7. Section 70-25 further provides that this Court may otherwise order on application and hearing consistent with the provisions of the Juvenile Causes Act, if suitable provision is made for the care and custody of the child.
8. The Committee note to Rule 705 reads: "The certificate of waiver of jurisdiction by the juvenile court, delivered pursuant to Rule 911 (Waiver of Jurisdiction by Court) should be filed among the papers in the subsequent criminal proceeding, since such waiver is a prerequisite for the criminal court to have jurisdiction, and the record in the criminal court should therefore affirmatively disclose this information."

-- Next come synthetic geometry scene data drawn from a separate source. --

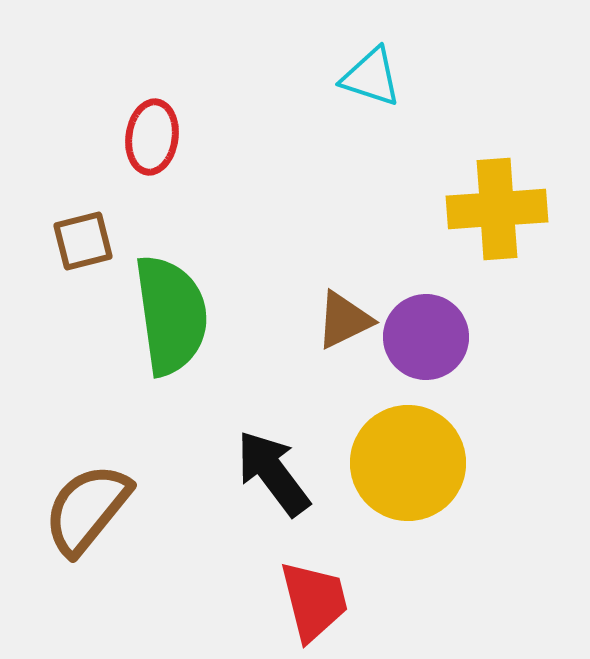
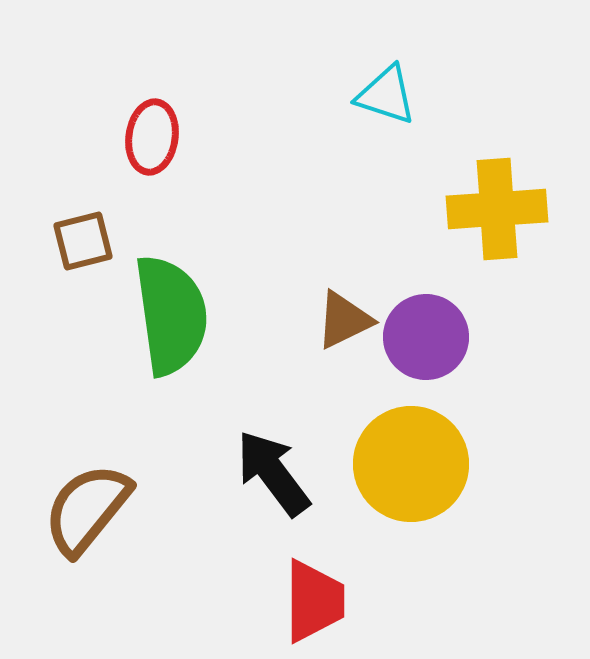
cyan triangle: moved 15 px right, 18 px down
yellow circle: moved 3 px right, 1 px down
red trapezoid: rotated 14 degrees clockwise
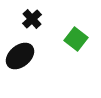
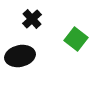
black ellipse: rotated 28 degrees clockwise
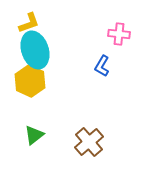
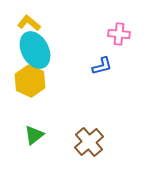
yellow L-shape: rotated 120 degrees counterclockwise
cyan ellipse: rotated 9 degrees counterclockwise
blue L-shape: rotated 135 degrees counterclockwise
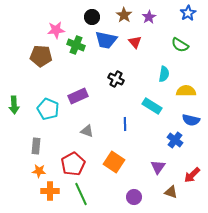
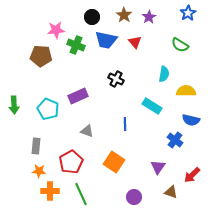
red pentagon: moved 2 px left, 2 px up
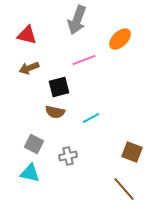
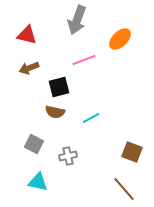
cyan triangle: moved 8 px right, 9 px down
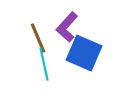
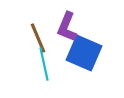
purple L-shape: rotated 20 degrees counterclockwise
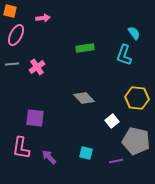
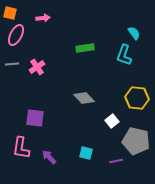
orange square: moved 2 px down
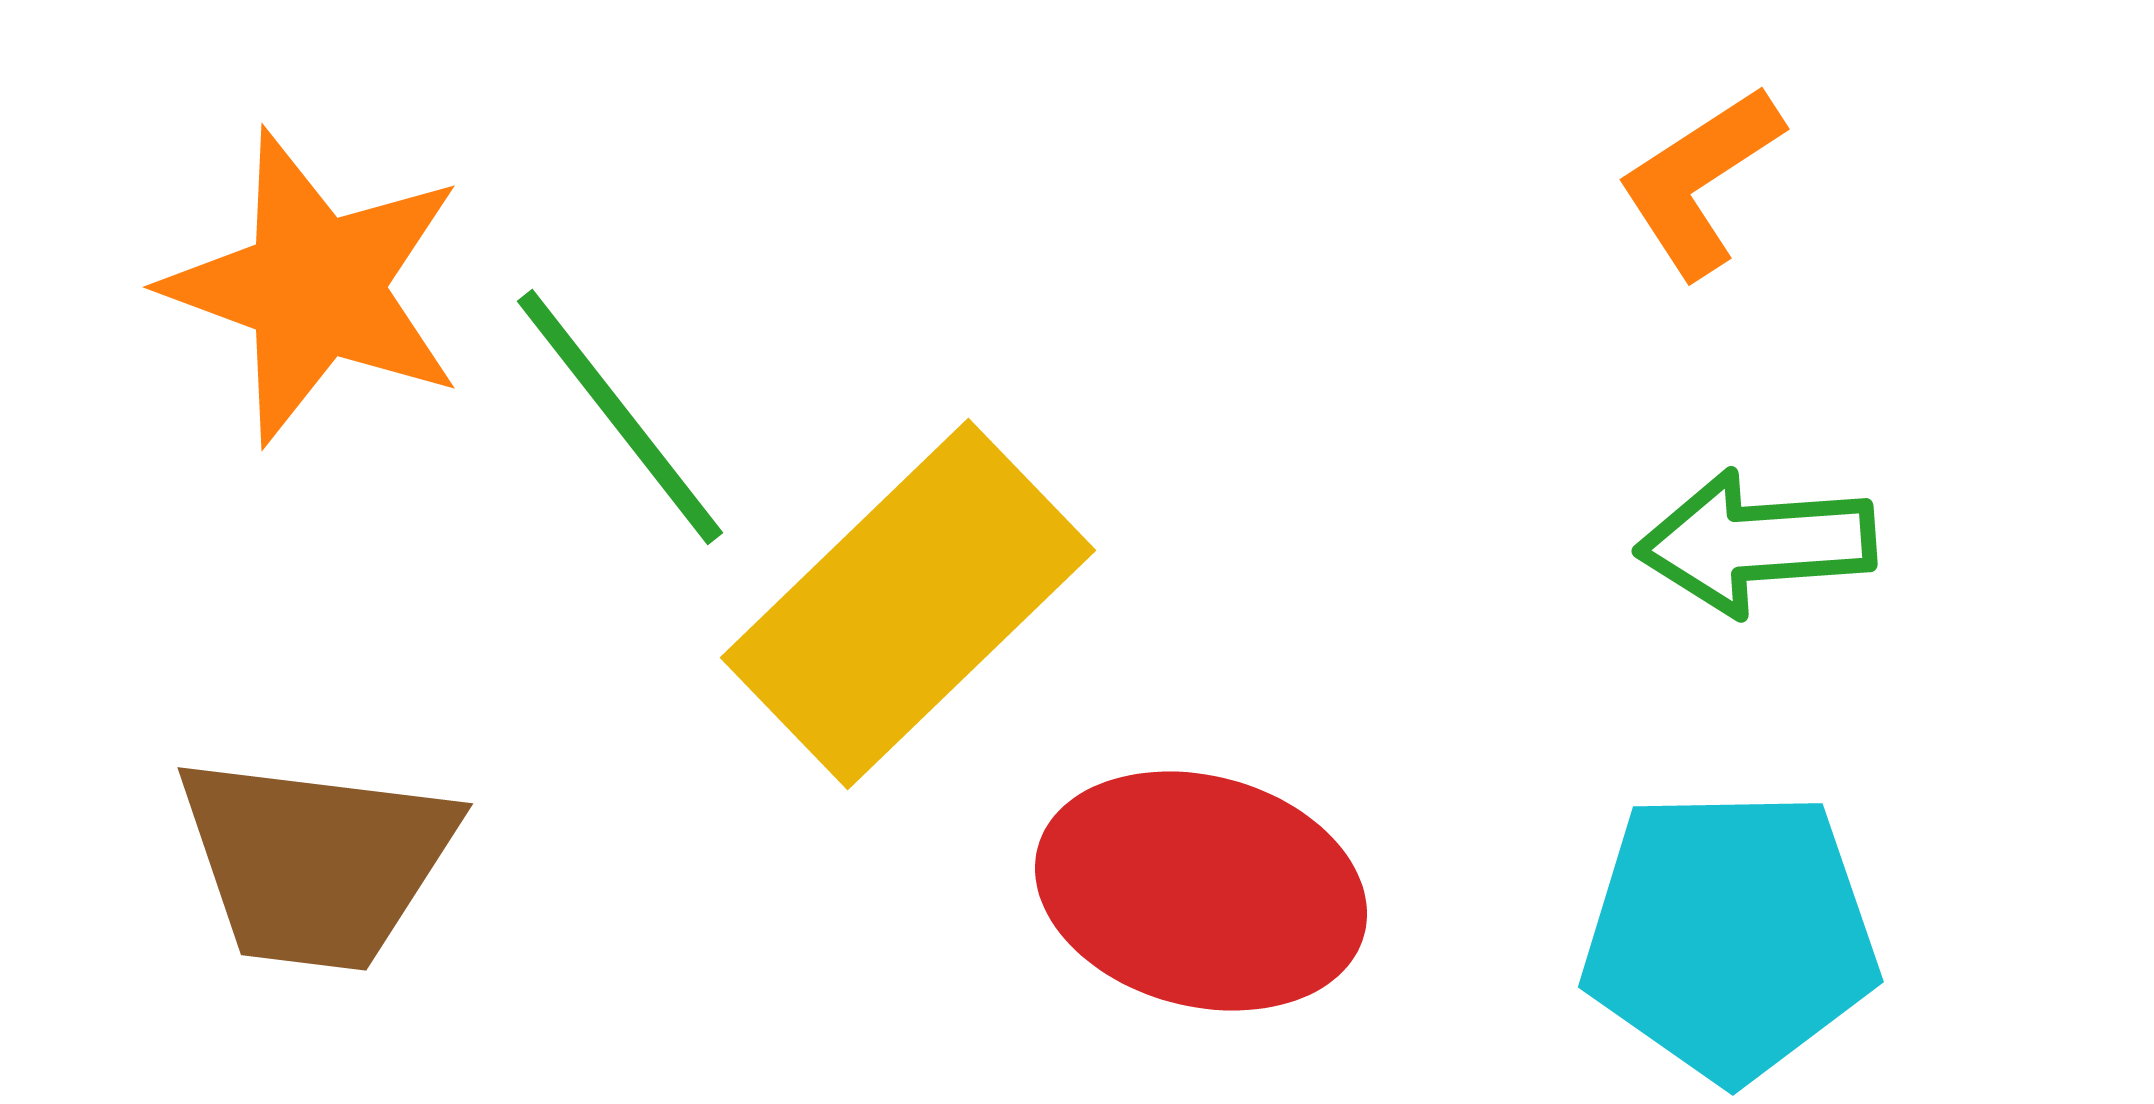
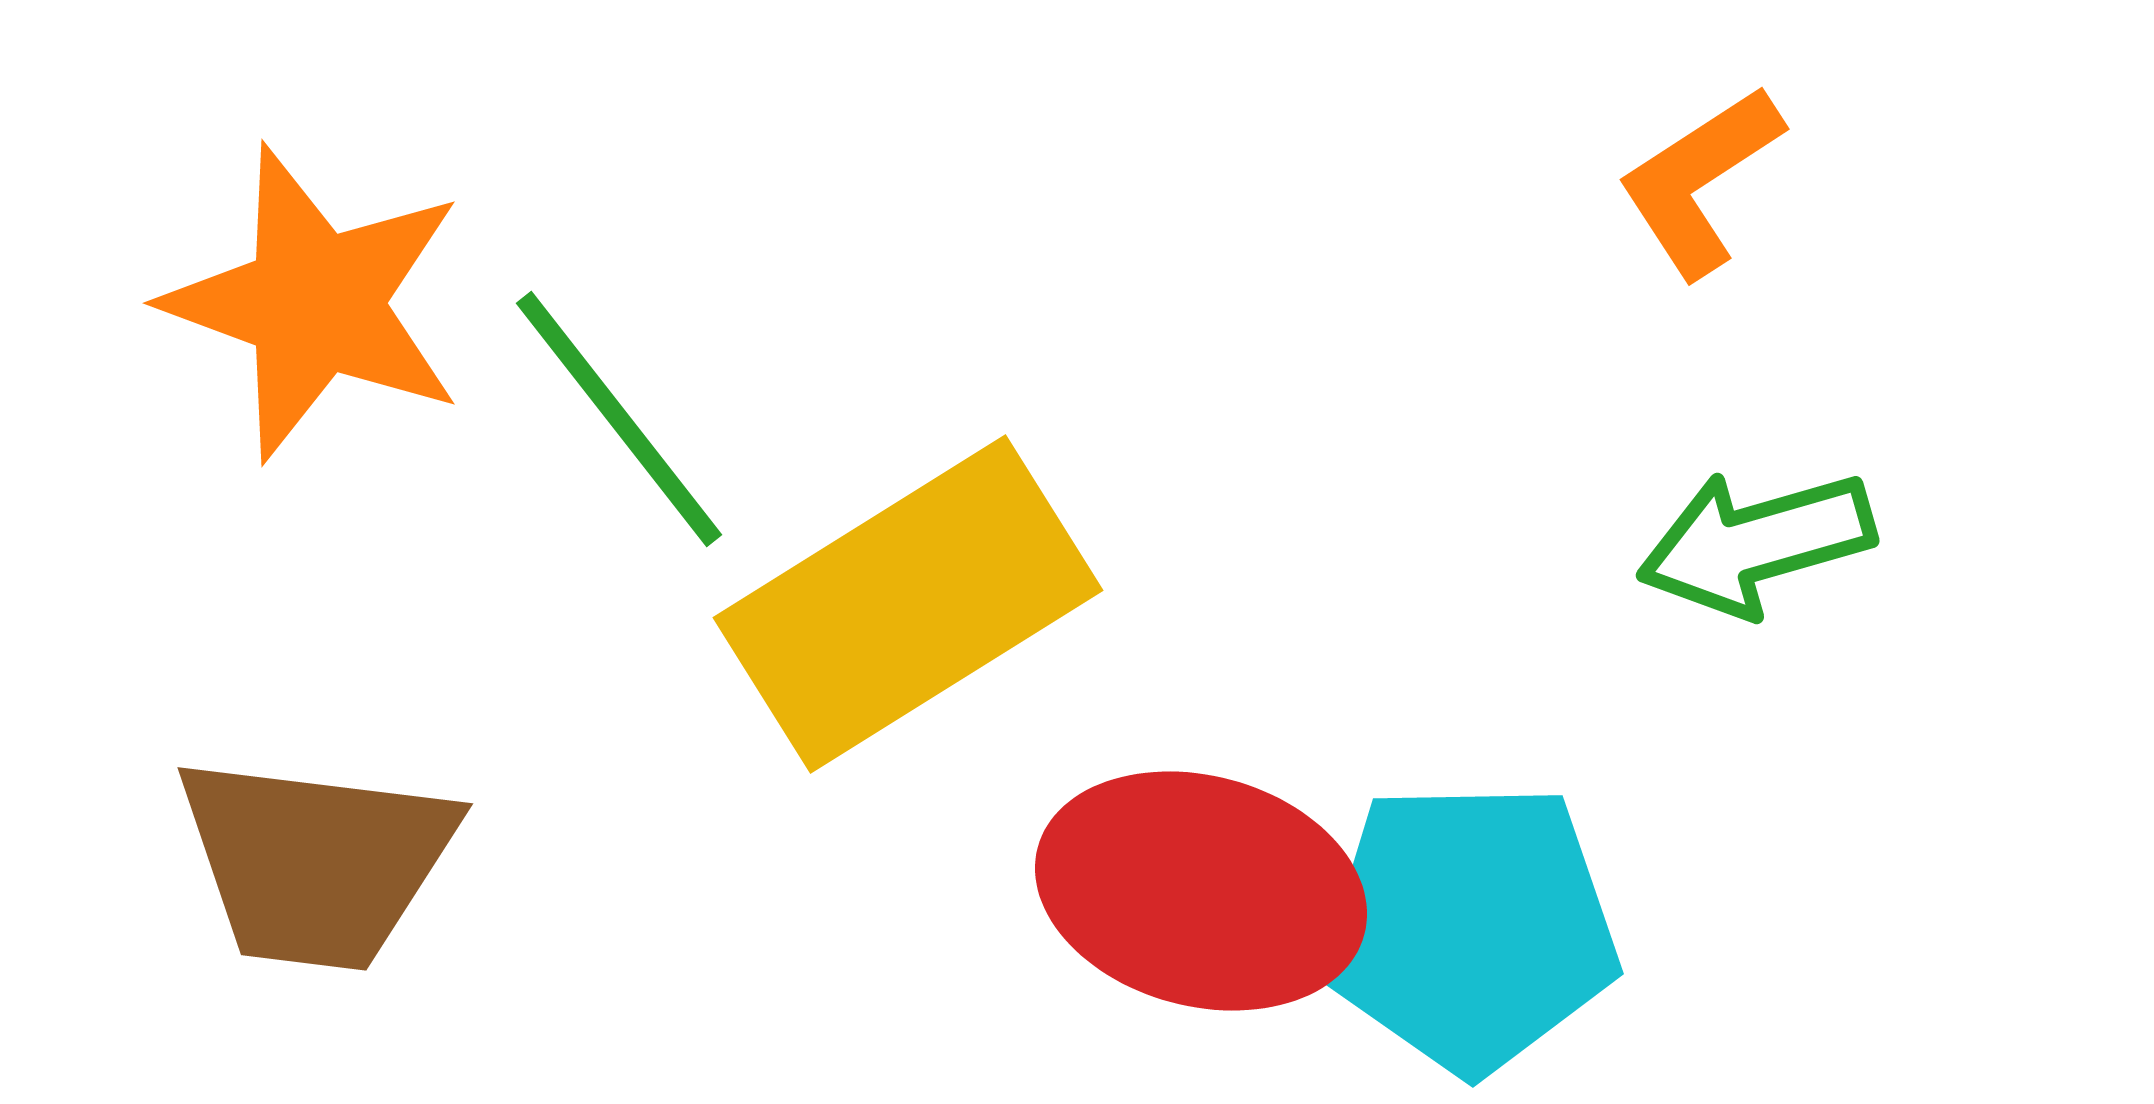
orange star: moved 16 px down
green line: moved 1 px left, 2 px down
green arrow: rotated 12 degrees counterclockwise
yellow rectangle: rotated 12 degrees clockwise
cyan pentagon: moved 260 px left, 8 px up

See Halstead v. State, 4 Md.App. 121.

9. In Wheeler v. State, supra, jurisdiction was waived by the Juvenile Court for Prince George's County after waiver hearings. There was no direct appeal therefrom and the child was tried in the criminal court and convicted of two cases of robbery with a deadly weapon upon his pleas of guilty and sentences were imposed. The orders of waiver set out that jurisdiction was waived "under the provisions of Section 54 of Article 26" which had theretofore been repealed. On appeal from the judgments we remanded without entertaining a final order affirming, reversing, or modifying the judgments with direction to the criminal court to determine whether the orders to waive were reached in accordance with the applicable statutes and rules. On remand the court found that the waivers were in fact conducted pursuant to the law in effect at the time and that the language of the orders indicating that the orders were pursuant to the old law was simply due to a failure to change the waiver form and did not state the actual factual situation. We found, therefore, that the orders of waiver were valid on their face. See Wheeler v. State, No. 185, September Term, 1970, filed 26 April 1971, unreported. We limit the procedure followed in Wheeler to the unique factual situation there existent. Wheeler is not to be construed as indicating that the criminal court looks behind the face of the waiver order to determine its validity. Wheeler is factually distinguishable from Franklin for the reason that there was a waiver hearing conducted in Wheeler before any trial in the criminal court.